A taxa não apenas é a mais baixa para títulos externos com prazo de dez anos, mas é a menor entre todos os lançamentos de títulos brasileiros em dólar. Antes da emissão de hoje, os menores juros haviam sido de 5,299% ao ano, registrados em maio de 2008. Na ocasião, o país também havia lançado títulos de dez anos.
Juros menores significam que os investidores internacionais estão menos desconfiados do risco de que o país dê calote. Taxas baixas também indicam que os investidores externos estão mais confiantes na estabilidade econômica do país que emite os títulos.

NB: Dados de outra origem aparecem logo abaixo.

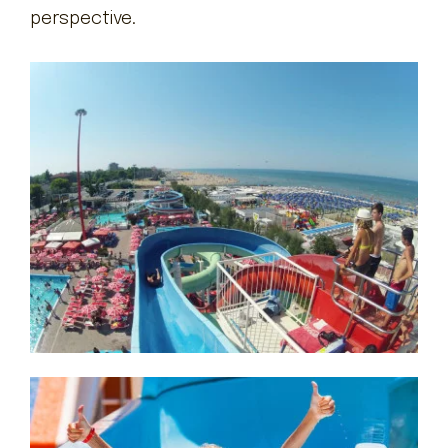
perspective.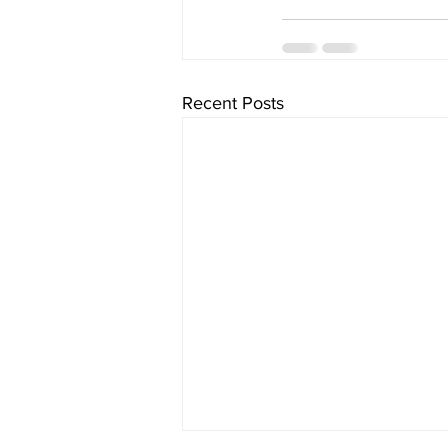
Recent Posts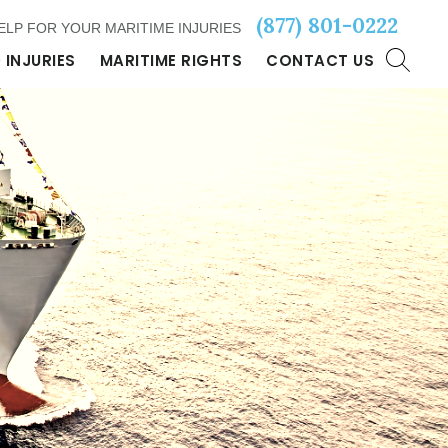
(877) 801-0222
ELP FOR YOUR MARITIME INJURIES
 INJURIES
MARITIME RIGHTS
CONTACT US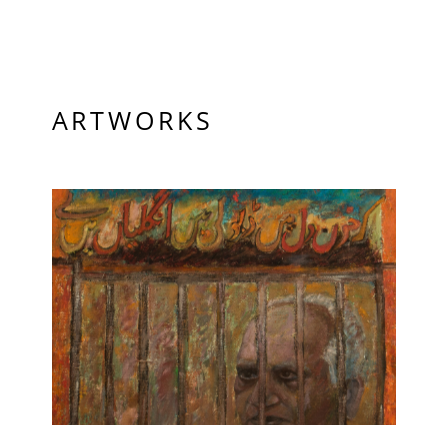
PRIVACY POLICY
© 2026 VM ART GALLERY - SITE BY:
BD
ARTWORKS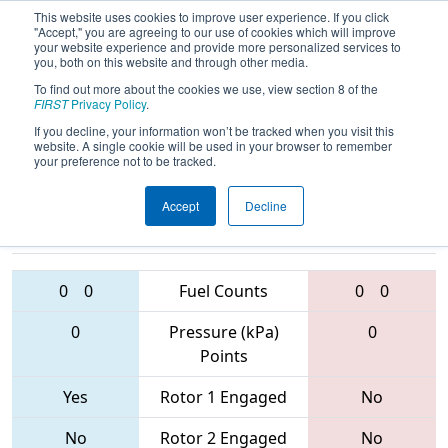
This website uses cookies to improve user experience. If you click
"Accept," you are agreeing to our use of cookies which will improve
your website experience and provide more personalized services to
you, both on this website and through other media.
To find out more about the cookies we use, view section 8 of the
2017
Qualification Match 67
- PCH
FIRST
Privacy Policy
.
District - Columbus Event
If you decline, your information won’t be tracked when you visit this
website. A single cookie will be used in your browser to remember
your preference not to be tracked.
Accept
Decline
4468 • 5848 •
4188 • 5632 •
6340
Teams
6177
0
0
Fuel Counts
0
0
0
Pressure (kPa)
0
Points
Yes
Rotor 1 Engaged
No
No
Rotor 2 Engaged
No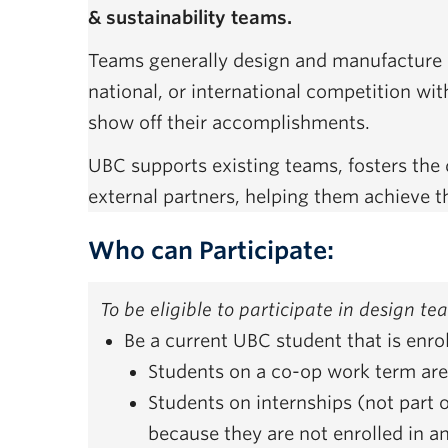
& sustainability teams.
Teams generally design and manufacture a 
national, or international competition wit
show off their accomplishments.
UBC supports existing teams, fosters th
external partners, helping them achieve t
Who can Participate:
To be eligible to participate in design t
Be a current UBC student that is enr
Students on a co-op work term are 
Students on internships (not part o
because they are not enrolled in a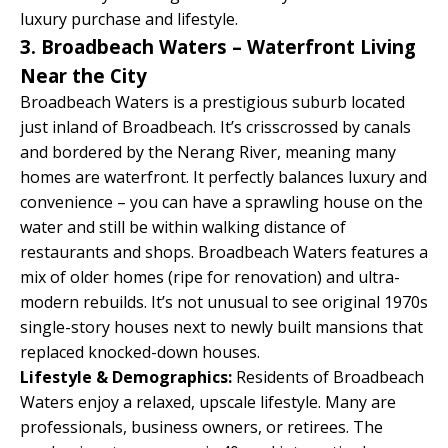
luxury purchase and lifestyle.
3. Broadbeach Waters – Waterfront Living
Near the City
Broadbeach Waters is a prestigious suburb located
just inland of Broadbeach. It’s crisscrossed by canals
and bordered by the Nerang River, meaning many
homes are waterfront. It perfectly balances luxury and
convenience – you can have a sprawling house on the
water and still be within walking distance of
restaurants and shops. Broadbeach Waters features a
mix of older homes (ripe for renovation) and ultra-
modern rebuilds. It’s not unusual to see original 1970s
single-story houses next to newly built mansions that
replaced knocked-down houses.
Lifestyle & Demographics:
Residents of Broadbeach
Waters enjoy a relaxed, upscale lifestyle. Many are
professionals, business owners, or retirees. The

A emissão ocorreu uma semana depois de a agência de análise de risco Standard & Poor's manter o grau de investimento do Brasil. A agência foi a primeira a conceder a classificação ao país, em abril de 2008.
O grau de investimento representa a garantia de que o país tem capacidade de honrar os compromissos e pagar as dívidas interna e externa. Essa classificação permite ao Brasil atrair recursos de fundos de investimentos estrangeiros, que só aplicam onde o risco de calote é baixo.
O Tesouro anunciou ainda que lançará mais US$ 25 milhões em títulos no mercado asiático, mas os resultados finais da emissão externa só serão divulgados amanhã (16). O dinheiro da emissão só será incorporado às reservas internacionais no dia 22.
Esta foi a quinta vez neste ano que o Brasil emitiu títulos no exterior. Em janeiro, o Tesouro captou US$ 1,025 bilhão em títulos com vencimento em 2019. Em maio, foram captados mais US$ 750 milhões no exterior também em papéis com vencimento em 2019.
No final de julho, o Brasil emitiu mais US$ 525 milhões em títulos com vencimento em 2037 e, no final de setembro, o país captou US$ 1,25 bilhão em papéis com vencimento em 2041.